St-Ursanne: Les Eglises chrétiennes de Suisse adoptent la charte oecuménique le 23 janvier
«Exprimer ensemble un signe oecuménique fort»
St-Ursanne, 12 janvier 2005 (Apic) Les représentants des dix Eglises membres de la Communauté de travail des Eglises chrétiennes en Suisse (CTEC) signent le 23 janvier un texte d’adoption de la charte oecuménique. Cet événement se passe à la Collégiale de St-Ursanne dans le cadre d’une célébration oecuménique télévisée qui clora la Semaine de prière pour l’unité des chrétiens.
Cette signature permettra d’exprimer ensemble un «signe oecuménique fort», affirme la CTEC, qui veut témoigner par là de l’unité de chrétiens. «La Charte oecuménique souligne ce qui nous unit en chrétiens, et non ce qui nous divise. Par là, nous ne nions pas les différences mais nous refusons de les mettre toujours en avant», affirme encore l’organisation faîtière des principales Eglises chrétiennes de Suisse sur son site internet (http://www.agck.ch/ ).
La célébration de St-Ursanne, dans le Jura, sera retransmise en direct à 10h sur trois chaînes nationales. Elle sera conduite par le président de la CTEC, l’évêque catholique-chrétien Fritz-René Müller, entouré des délégués des autres Eglises. La prédication sera assurée par Mgr Amédée Grab, président de la Conférence des évêques suisses et président du Conseil des Conférences épiscopales européennes. La CTEC réunit les anglicans, l’Armée du Salut, les baptistes, catholiques romains, catholiques-chrétiens, luthériens, méthodistes, orthodoxes grecs, orthodoxes serbes et protestants de Suisse.

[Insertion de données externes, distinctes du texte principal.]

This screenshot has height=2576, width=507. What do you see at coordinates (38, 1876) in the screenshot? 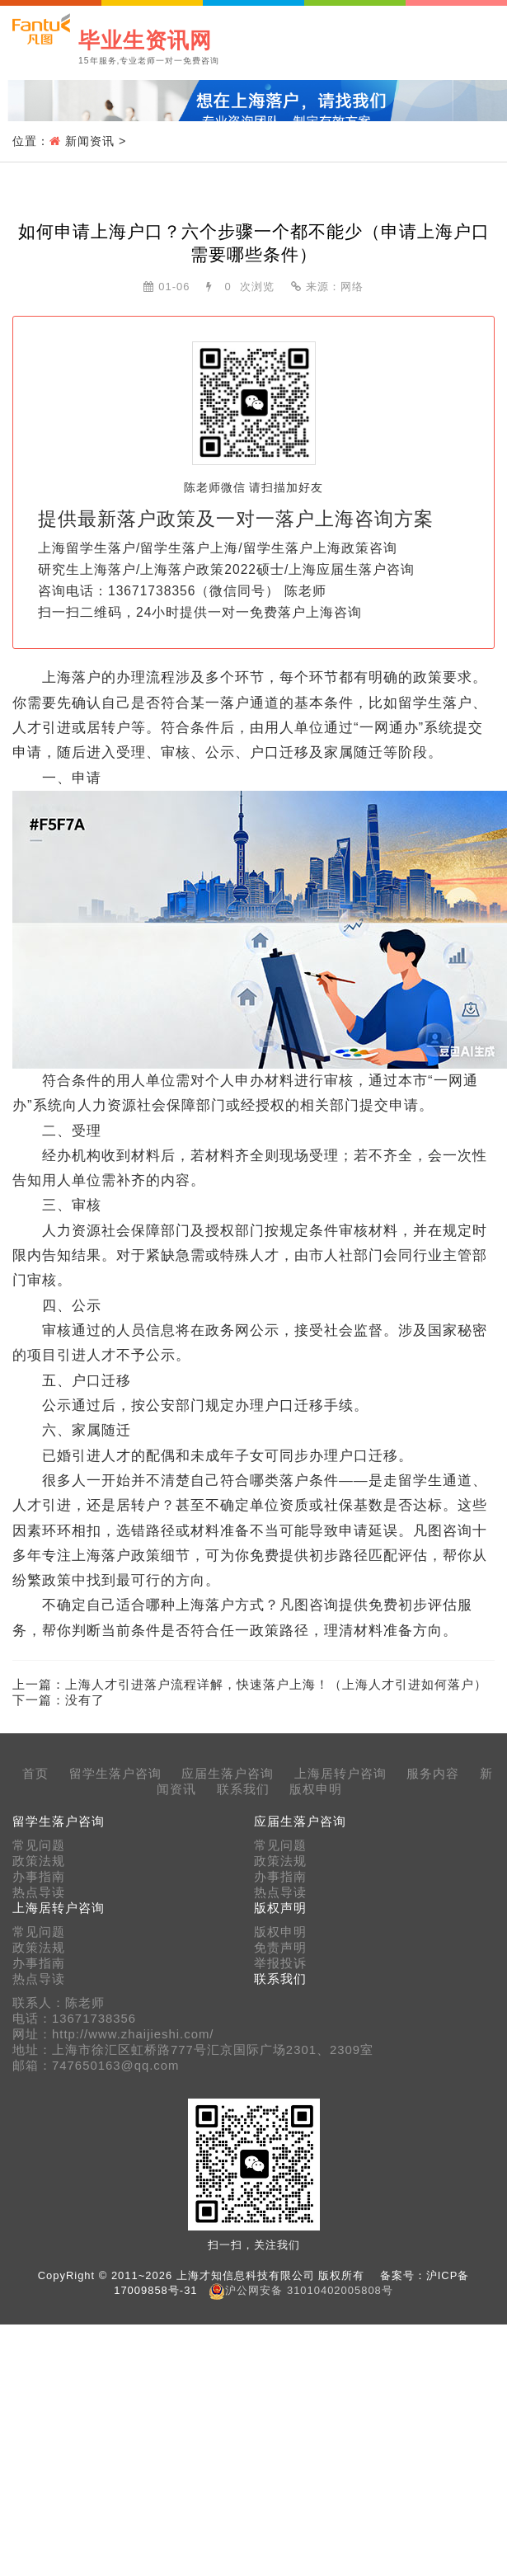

C’est à St-Ursanne qu’auront lieu en 2005 les célébrations catholiques retransmises à la TV Suisse romande, alors que la paroisse réformée de Bernex dans le canton de Genève accueillera les cultes protestants.
Progresser vers une plus grande unité
La charte oecuménique a été signée à Strasbourg en avril 2001 par les présidents de la Conférence des Eglises européennes (KEK) et du Conseil des conférences épiscopales d’Europe (CCEE). Elle exprime la volonté de progresser vers l’unité et propose des «lignes directrices pour une coopération croissante entre les Eglises en Europe».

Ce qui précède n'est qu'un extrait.